Re: estimating # of distinct values

From: Tomas Vondra <tv(at)fuzzy(dot)cz>
To: pgsql-hackers(at)postgresql(dot)org
Subject: Re: estimating # of distinct values
Date: 2011-01-15 19:26:19
Message-ID: 4D31F4DB.9050305@fuzzy.cz
Views: Raw Message | Whole Thread | Download mbox | Resend email
Thread:
Lists: pgsql-hackers

Hi,

a short update regarding the ndistinct stream estimators - I've
implemented the estimators described in the papers I've mentioned in my
previous posts. If you want try it, the sources are available at github,
at http://tvondra.github.com/pg_estimator (ignore the page, I have to
update it, just download the sources).

You can build the estimators as standalone benchmarks (build.sh) or as
aggregate functions (build-agg.sh) - I guess the latter is much easier
to play with. The installation is described on my blog, along with some
two simple benchmarks

http://www.fuzzy.cz/en/articles/aggregate-functions-for-distinct-estimation/

Feel free to play with it with different data, and if you notice
something strange just let me know.

Several comment regarding the implemented estimators:

1) PCSA, Probabilistic Counting (both described in the 1985 paper)
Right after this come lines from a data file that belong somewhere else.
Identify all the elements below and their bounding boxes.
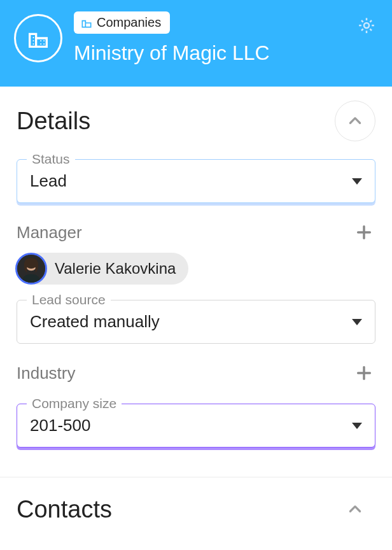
avatar (15, 253, 47, 285)
building-icon (80, 17, 93, 29)
details-section: Details Status Lead Manager Valerie Kako… (0, 87, 392, 472)
industry-label: Industry (17, 363, 76, 383)
manager-name: Valerie Kakovkina (55, 260, 176, 278)
plus-icon (355, 364, 373, 382)
company-building-icon (14, 14, 62, 62)
add-manager-button[interactable] (353, 221, 375, 244)
collapse-contacts-button[interactable] (335, 489, 375, 530)
manager-chip[interactable]: Valerie Kakovkina (17, 253, 188, 285)
chevron-up-icon (347, 501, 363, 518)
company-size-field: Company size 201-500 (17, 404, 375, 448)
chevron-up-icon (347, 113, 363, 129)
status-field: Status Lead (17, 159, 375, 203)
page-header: Companies Ministry of Magic LLC (0, 0, 392, 87)
chevron-down-icon (352, 178, 362, 185)
contacts-heading: Contacts (17, 496, 112, 523)
status-value: Lead (30, 171, 67, 191)
page-title: Ministry of Magic LLC (74, 41, 270, 65)
contacts-section: Contacts (0, 477, 392, 536)
chevron-down-icon (352, 319, 362, 325)
gear-icon (357, 16, 376, 35)
company-size-label: Company size (27, 396, 122, 411)
svg-point-0 (364, 23, 369, 28)
company-size-value: 201-500 (30, 416, 90, 435)
lead-source-label: Lead source (27, 292, 111, 307)
lead-source-field: Lead source Created manually (17, 300, 375, 344)
settings-button[interactable] (355, 14, 378, 37)
plus-icon (355, 223, 373, 241)
status-label: Status (27, 152, 75, 167)
chevron-down-icon (352, 423, 362, 429)
breadcrumb-label: Companies (97, 15, 161, 30)
collapse-details-button[interactable] (335, 101, 375, 141)
breadcrumb-companies[interactable]: Companies (74, 11, 170, 34)
lead-source-value: Created manually (30, 312, 160, 332)
manager-label: Manager (17, 223, 82, 243)
details-heading: Details (17, 108, 90, 135)
add-industry-button[interactable] (353, 362, 375, 384)
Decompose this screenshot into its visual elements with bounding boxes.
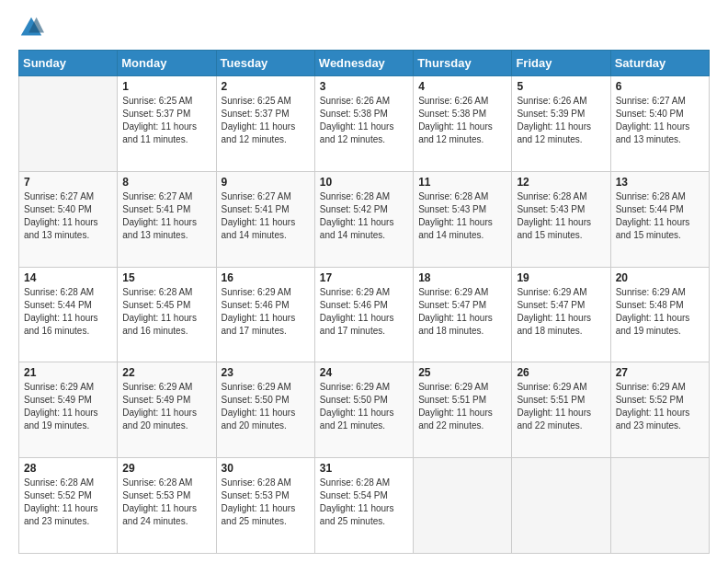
- calendar-cell: 13Sunrise: 6:28 AM Sunset: 5:44 PM Dayli…: [610, 171, 709, 267]
- calendar-cell: 22Sunrise: 6:29 AM Sunset: 5:49 PM Dayli…: [118, 362, 216, 458]
- calendar-header-wednesday: Wednesday: [314, 51, 413, 76]
- calendar-cell: 14Sunrise: 6:28 AM Sunset: 5:44 PM Dayli…: [19, 267, 118, 362]
- cell-content: Sunrise: 6:25 AM Sunset: 5:37 PM Dayligh…: [222, 95, 310, 146]
- calendar-cell: 28Sunrise: 6:28 AM Sunset: 5:52 PM Dayli…: [19, 458, 118, 554]
- cell-content: Sunrise: 6:26 AM Sunset: 5:38 PM Dayligh…: [320, 95, 408, 146]
- calendar-cell: 24Sunrise: 6:29 AM Sunset: 5:50 PM Dayli…: [314, 362, 413, 458]
- calendar-header-sunday: Sunday: [19, 51, 118, 76]
- cell-content: Sunrise: 6:26 AM Sunset: 5:38 PM Dayligh…: [418, 95, 506, 146]
- day-number: 16: [222, 271, 310, 284]
- day-number: 7: [24, 176, 112, 189]
- cell-content: Sunrise: 6:29 AM Sunset: 5:48 PM Dayligh…: [616, 286, 704, 338]
- calendar-cell: 5Sunrise: 6:26 AM Sunset: 5:39 PM Daylig…: [512, 76, 610, 172]
- cell-content: Sunrise: 6:27 AM Sunset: 5:40 PM Dayligh…: [616, 95, 704, 146]
- cell-content: Sunrise: 6:29 AM Sunset: 5:50 PM Dayligh…: [222, 381, 310, 432]
- cell-content: Sunrise: 6:27 AM Sunset: 5:41 PM Dayligh…: [222, 190, 310, 242]
- day-number: 13: [616, 176, 704, 189]
- day-number: 10: [320, 176, 408, 189]
- day-number: 12: [517, 176, 605, 189]
- calendar-header-tuesday: Tuesday: [216, 51, 314, 76]
- day-number: 23: [222, 366, 310, 379]
- cell-content: Sunrise: 6:28 AM Sunset: 5:54 PM Dayligh…: [320, 477, 408, 528]
- day-number: 5: [517, 80, 605, 93]
- day-number: 29: [122, 462, 210, 475]
- day-number: 15: [122, 271, 210, 284]
- day-number: 2: [222, 80, 310, 93]
- calendar-cell: 30Sunrise: 6:28 AM Sunset: 5:53 PM Dayli…: [216, 458, 314, 554]
- calendar-week-row: 14Sunrise: 6:28 AM Sunset: 5:44 PM Dayli…: [19, 267, 710, 362]
- calendar-cell: 25Sunrise: 6:29 AM Sunset: 5:51 PM Dayli…: [414, 362, 512, 458]
- calendar-cell: 8Sunrise: 6:27 AM Sunset: 5:41 PM Daylig…: [118, 171, 216, 267]
- logo-icon: [18, 15, 44, 40]
- calendar-cell: 12Sunrise: 6:28 AM Sunset: 5:43 PM Dayli…: [512, 171, 610, 267]
- calendar-header-saturday: Saturday: [610, 51, 709, 76]
- cell-content: Sunrise: 6:28 AM Sunset: 5:45 PM Dayligh…: [122, 286, 210, 338]
- calendar-cell: [414, 458, 512, 554]
- calendar-header-thursday: Thursday: [414, 51, 512, 76]
- calendar-cell: 19Sunrise: 6:29 AM Sunset: 5:47 PM Dayli…: [512, 267, 610, 362]
- day-number: 1: [122, 80, 210, 93]
- calendar-cell: 2Sunrise: 6:25 AM Sunset: 5:37 PM Daylig…: [216, 76, 314, 172]
- calendar-cell: 4Sunrise: 6:26 AM Sunset: 5:38 PM Daylig…: [414, 76, 512, 172]
- cell-content: Sunrise: 6:28 AM Sunset: 5:43 PM Dayligh…: [418, 190, 506, 242]
- calendar-cell: 23Sunrise: 6:29 AM Sunset: 5:50 PM Dayli…: [216, 362, 314, 458]
- cell-content: Sunrise: 6:29 AM Sunset: 5:52 PM Dayligh…: [616, 381, 704, 432]
- cell-content: Sunrise: 6:29 AM Sunset: 5:46 PM Dayligh…: [222, 286, 310, 338]
- calendar-cell: 6Sunrise: 6:27 AM Sunset: 5:40 PM Daylig…: [610, 76, 709, 172]
- calendar-table: SundayMondayTuesdayWednesdayThursdayFrid…: [18, 50, 710, 554]
- day-number: 30: [222, 462, 310, 475]
- calendar-cell: 20Sunrise: 6:29 AM Sunset: 5:48 PM Dayli…: [610, 267, 709, 362]
- calendar-cell: 17Sunrise: 6:29 AM Sunset: 5:46 PM Dayli…: [314, 267, 413, 362]
- cell-content: Sunrise: 6:29 AM Sunset: 5:50 PM Dayligh…: [320, 381, 408, 432]
- header: [18, 15, 710, 40]
- cell-content: Sunrise: 6:28 AM Sunset: 5:44 PM Dayligh…: [24, 286, 112, 338]
- cell-content: Sunrise: 6:27 AM Sunset: 5:40 PM Dayligh…: [24, 190, 112, 242]
- cell-content: Sunrise: 6:29 AM Sunset: 5:47 PM Dayligh…: [517, 286, 605, 338]
- calendar-cell: 10Sunrise: 6:28 AM Sunset: 5:42 PM Dayli…: [314, 171, 413, 267]
- cell-content: Sunrise: 6:28 AM Sunset: 5:53 PM Dayligh…: [122, 477, 210, 528]
- day-number: 31: [320, 462, 408, 475]
- calendar-cell: 3Sunrise: 6:26 AM Sunset: 5:38 PM Daylig…: [314, 76, 413, 172]
- cell-content: Sunrise: 6:29 AM Sunset: 5:46 PM Dayligh…: [320, 286, 408, 338]
- day-number: 6: [616, 80, 704, 93]
- cell-content: Sunrise: 6:29 AM Sunset: 5:49 PM Dayligh…: [122, 381, 210, 432]
- calendar-cell: 31Sunrise: 6:28 AM Sunset: 5:54 PM Dayli…: [314, 458, 413, 554]
- cell-content: Sunrise: 6:26 AM Sunset: 5:39 PM Dayligh…: [517, 95, 605, 146]
- day-number: 19: [517, 271, 605, 284]
- day-number: 21: [24, 366, 112, 379]
- day-number: 9: [222, 176, 310, 189]
- calendar-cell: 15Sunrise: 6:28 AM Sunset: 5:45 PM Dayli…: [118, 267, 216, 362]
- calendar-week-row: 1Sunrise: 6:25 AM Sunset: 5:37 PM Daylig…: [19, 76, 710, 172]
- cell-content: Sunrise: 6:29 AM Sunset: 5:47 PM Dayligh…: [418, 286, 506, 338]
- calendar-cell: 9Sunrise: 6:27 AM Sunset: 5:41 PM Daylig…: [216, 171, 314, 267]
- calendar-header-row: SundayMondayTuesdayWednesdayThursdayFrid…: [19, 51, 710, 76]
- calendar-cell: 18Sunrise: 6:29 AM Sunset: 5:47 PM Dayli…: [414, 267, 512, 362]
- calendar-cell: [19, 76, 118, 172]
- calendar-cell: 7Sunrise: 6:27 AM Sunset: 5:40 PM Daylig…: [19, 171, 118, 267]
- cell-content: Sunrise: 6:29 AM Sunset: 5:51 PM Dayligh…: [418, 381, 506, 432]
- day-number: 11: [418, 176, 506, 189]
- day-number: 4: [418, 80, 506, 93]
- day-number: 22: [122, 366, 210, 379]
- day-number: 18: [418, 271, 506, 284]
- cell-content: Sunrise: 6:25 AM Sunset: 5:37 PM Dayligh…: [122, 95, 210, 146]
- cell-content: Sunrise: 6:27 AM Sunset: 5:41 PM Dayligh…: [122, 190, 210, 242]
- day-number: 28: [24, 462, 112, 475]
- page: SundayMondayTuesdayWednesdayThursdayFrid…: [0, 0, 728, 563]
- cell-content: Sunrise: 6:29 AM Sunset: 5:49 PM Dayligh…: [24, 381, 112, 432]
- calendar-cell: 29Sunrise: 6:28 AM Sunset: 5:53 PM Dayli…: [118, 458, 216, 554]
- day-number: 17: [320, 271, 408, 284]
- cell-content: Sunrise: 6:28 AM Sunset: 5:53 PM Dayligh…: [222, 477, 310, 528]
- cell-content: Sunrise: 6:28 AM Sunset: 5:42 PM Dayligh…: [320, 190, 408, 242]
- calendar-cell: 26Sunrise: 6:29 AM Sunset: 5:51 PM Dayli…: [512, 362, 610, 458]
- cell-content: Sunrise: 6:28 AM Sunset: 5:43 PM Dayligh…: [517, 190, 605, 242]
- calendar-week-row: 21Sunrise: 6:29 AM Sunset: 5:49 PM Dayli…: [19, 362, 710, 458]
- day-number: 8: [122, 176, 210, 189]
- calendar-week-row: 7Sunrise: 6:27 AM Sunset: 5:40 PM Daylig…: [19, 171, 710, 267]
- cell-content: Sunrise: 6:28 AM Sunset: 5:44 PM Dayligh…: [616, 190, 704, 242]
- calendar-header-monday: Monday: [118, 51, 216, 76]
- day-number: 24: [320, 366, 408, 379]
- day-number: 20: [616, 271, 704, 284]
- cell-content: Sunrise: 6:28 AM Sunset: 5:52 PM Dayligh…: [24, 477, 112, 528]
- calendar-header-friday: Friday: [512, 51, 610, 76]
- quite good performance, especially with respect to the memory
requirements (95 and 495 B)

2) Adaptive Sampling (1990), Self-Learning Bitmap (2009)

- very different algorithms, almost the same performance (especially
with large number of distinct values)

- my personal favourites, as the memory requirements are still very
reasonable (compared to the Bloom Counter)

3) Rough Estimator (2010)

- this algorithm is described as an "optimal algorithm" (not
exactly, it's a building block of the optimal algorithm), but the
results are not as good as with (1) and (2)

- one of the problems is it needs k-wise independent hash functions,
and the MD5 hashing scheme used with the other algorithms probably
does not conform to this condition :-(

- I've tried to implement such hash functions on my own (using prime
field and polynomials in modulo arithmetics), but the results were
quite bad - if you know how to get such hash functions, let me know.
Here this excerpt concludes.